WHAT TO WORK ON: Stop after the line containing "novembris 2016"; retype every line of the data before it exactly, starting from the first.
=== Section Start ===
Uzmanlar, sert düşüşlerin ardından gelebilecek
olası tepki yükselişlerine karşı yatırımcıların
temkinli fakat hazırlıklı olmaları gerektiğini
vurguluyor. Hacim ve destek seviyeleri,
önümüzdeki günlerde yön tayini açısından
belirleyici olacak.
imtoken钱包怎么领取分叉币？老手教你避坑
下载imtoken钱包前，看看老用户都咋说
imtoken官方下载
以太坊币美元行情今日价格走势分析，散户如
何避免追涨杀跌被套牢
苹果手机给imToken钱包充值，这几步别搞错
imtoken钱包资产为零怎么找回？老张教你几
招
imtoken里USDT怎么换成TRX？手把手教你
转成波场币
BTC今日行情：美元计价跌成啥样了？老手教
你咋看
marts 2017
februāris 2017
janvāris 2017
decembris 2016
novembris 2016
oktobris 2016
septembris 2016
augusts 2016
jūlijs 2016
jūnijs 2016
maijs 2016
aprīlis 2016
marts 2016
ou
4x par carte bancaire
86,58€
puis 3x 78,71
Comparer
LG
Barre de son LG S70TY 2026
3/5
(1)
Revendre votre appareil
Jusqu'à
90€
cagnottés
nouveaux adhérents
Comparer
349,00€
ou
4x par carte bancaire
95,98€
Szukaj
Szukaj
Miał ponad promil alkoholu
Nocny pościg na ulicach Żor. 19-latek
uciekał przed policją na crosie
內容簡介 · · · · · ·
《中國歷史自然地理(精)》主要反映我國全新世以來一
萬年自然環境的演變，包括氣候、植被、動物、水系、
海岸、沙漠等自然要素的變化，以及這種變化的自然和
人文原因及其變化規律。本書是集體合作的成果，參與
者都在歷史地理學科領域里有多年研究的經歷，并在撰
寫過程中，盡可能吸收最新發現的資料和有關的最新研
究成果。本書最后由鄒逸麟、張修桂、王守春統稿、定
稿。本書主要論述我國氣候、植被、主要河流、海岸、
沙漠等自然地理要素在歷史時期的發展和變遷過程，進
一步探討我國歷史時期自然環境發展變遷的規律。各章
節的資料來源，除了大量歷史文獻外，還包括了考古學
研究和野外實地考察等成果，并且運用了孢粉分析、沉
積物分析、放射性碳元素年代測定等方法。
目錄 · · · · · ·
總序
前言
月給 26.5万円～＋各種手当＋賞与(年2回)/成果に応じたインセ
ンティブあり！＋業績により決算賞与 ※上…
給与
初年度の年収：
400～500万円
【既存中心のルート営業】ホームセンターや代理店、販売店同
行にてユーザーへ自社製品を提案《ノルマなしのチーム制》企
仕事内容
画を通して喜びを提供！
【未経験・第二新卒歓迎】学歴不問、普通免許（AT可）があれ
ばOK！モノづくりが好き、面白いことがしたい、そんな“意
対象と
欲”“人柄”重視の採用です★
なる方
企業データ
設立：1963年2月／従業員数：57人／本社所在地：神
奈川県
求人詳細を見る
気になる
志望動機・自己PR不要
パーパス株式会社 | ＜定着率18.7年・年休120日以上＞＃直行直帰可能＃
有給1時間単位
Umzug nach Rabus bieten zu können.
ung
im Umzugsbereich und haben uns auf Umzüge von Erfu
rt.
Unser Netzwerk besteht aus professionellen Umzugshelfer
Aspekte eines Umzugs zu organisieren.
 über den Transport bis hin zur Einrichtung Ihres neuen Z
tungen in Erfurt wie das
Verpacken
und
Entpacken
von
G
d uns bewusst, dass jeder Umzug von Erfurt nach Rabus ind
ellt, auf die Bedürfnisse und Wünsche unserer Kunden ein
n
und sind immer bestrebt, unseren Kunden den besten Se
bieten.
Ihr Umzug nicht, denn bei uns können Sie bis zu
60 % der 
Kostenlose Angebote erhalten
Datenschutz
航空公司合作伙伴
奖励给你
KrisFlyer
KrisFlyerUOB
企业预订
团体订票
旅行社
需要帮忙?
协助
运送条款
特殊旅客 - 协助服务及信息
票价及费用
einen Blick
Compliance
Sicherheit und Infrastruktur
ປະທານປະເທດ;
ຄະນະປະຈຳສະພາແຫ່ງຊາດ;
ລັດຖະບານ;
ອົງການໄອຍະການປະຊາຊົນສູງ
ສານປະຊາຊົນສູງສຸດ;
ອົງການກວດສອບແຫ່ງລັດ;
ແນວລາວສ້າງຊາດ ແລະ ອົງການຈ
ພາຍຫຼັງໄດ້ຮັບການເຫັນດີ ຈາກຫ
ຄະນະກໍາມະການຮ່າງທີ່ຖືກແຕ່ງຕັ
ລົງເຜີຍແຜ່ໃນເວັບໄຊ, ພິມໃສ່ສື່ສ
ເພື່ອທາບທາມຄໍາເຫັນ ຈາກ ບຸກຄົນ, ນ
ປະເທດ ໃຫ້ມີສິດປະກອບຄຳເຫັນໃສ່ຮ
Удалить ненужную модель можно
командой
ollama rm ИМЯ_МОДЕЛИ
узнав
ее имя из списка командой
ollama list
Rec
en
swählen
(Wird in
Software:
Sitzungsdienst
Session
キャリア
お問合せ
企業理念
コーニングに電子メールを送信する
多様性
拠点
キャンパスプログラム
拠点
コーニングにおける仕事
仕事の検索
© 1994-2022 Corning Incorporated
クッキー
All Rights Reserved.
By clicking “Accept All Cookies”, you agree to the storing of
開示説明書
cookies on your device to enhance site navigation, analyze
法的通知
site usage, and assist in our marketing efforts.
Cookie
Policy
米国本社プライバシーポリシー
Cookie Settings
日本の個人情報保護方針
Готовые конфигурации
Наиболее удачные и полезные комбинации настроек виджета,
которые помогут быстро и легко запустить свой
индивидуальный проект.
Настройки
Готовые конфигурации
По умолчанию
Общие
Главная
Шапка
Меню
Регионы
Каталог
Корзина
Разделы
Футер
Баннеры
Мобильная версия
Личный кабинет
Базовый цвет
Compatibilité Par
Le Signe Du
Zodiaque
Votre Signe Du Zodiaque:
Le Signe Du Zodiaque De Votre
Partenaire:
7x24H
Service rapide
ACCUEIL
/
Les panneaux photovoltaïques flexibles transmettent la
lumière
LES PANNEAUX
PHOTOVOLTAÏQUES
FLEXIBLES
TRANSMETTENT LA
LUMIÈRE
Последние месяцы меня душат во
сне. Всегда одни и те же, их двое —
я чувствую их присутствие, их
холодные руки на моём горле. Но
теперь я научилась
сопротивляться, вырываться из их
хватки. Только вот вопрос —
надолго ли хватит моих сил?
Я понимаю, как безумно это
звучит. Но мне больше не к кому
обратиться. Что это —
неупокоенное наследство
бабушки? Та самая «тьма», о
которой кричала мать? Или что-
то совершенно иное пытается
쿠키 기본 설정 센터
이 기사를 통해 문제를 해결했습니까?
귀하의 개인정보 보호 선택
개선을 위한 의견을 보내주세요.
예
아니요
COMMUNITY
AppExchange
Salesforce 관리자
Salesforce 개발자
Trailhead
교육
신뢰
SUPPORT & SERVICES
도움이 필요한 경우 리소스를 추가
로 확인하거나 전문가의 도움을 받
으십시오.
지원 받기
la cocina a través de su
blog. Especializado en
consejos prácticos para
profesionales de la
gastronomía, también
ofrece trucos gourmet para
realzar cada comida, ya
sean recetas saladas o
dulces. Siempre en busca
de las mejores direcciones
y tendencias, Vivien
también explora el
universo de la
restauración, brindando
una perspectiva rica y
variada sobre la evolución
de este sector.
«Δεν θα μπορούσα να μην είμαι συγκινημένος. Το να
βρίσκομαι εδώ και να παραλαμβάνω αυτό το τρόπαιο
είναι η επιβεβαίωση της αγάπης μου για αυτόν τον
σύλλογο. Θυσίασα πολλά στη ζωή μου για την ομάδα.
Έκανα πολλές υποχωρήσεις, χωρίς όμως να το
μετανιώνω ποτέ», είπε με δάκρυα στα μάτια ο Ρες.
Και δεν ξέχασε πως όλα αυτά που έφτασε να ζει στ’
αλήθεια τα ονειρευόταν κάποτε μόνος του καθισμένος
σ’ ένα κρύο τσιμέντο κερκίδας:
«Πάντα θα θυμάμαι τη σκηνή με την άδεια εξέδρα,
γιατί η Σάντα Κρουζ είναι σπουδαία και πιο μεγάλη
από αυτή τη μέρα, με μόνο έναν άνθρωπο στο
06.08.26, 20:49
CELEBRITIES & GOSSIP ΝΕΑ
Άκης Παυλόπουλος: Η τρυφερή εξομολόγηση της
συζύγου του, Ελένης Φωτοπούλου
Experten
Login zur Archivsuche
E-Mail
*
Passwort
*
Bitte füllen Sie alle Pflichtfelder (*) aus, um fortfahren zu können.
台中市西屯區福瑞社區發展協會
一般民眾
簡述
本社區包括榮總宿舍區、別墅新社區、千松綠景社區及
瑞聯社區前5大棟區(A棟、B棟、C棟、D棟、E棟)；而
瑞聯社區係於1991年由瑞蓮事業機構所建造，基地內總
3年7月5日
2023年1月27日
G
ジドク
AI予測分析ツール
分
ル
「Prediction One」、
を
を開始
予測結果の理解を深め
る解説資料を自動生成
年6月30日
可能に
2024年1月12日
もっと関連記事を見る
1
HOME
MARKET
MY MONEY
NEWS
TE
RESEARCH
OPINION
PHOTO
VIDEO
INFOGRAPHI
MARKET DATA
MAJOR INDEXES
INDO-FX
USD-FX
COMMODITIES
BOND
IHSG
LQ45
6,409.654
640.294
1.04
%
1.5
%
=== Section End ===
OUTPUT BELOW:
Uzmanlar, sert düşüşlerin ardından gelebilecek
olası tepki yükselişlerine karşı yatırımcıların
temkinli fakat hazırlıklı olmaları gerektiğini
vurguluyor. Hacim ve destek seviyeleri,
önümüzdeki günlerde yön tayini açısından
belirleyici olacak.
imtoken钱包怎么领取分叉币？老手教你避坑
下载imtoken钱包前，看看老用户都咋说
imtoken官方下载
以太坊币美元行情今日价格走势分析，散户如
何避免追涨杀跌被套牢
苹果手机给imToken钱包充值，这几步别搞错
imtoken钱包资产为零怎么找回？老张教你几
招
imtoken里USDT怎么换成TRX？手把手教你
转成波场币
BTC今日行情：美元计价跌成啥样了？老手教
你咋看
marts 2017
februāris 2017
janvāris 2017
decembris 2016
novembris 2016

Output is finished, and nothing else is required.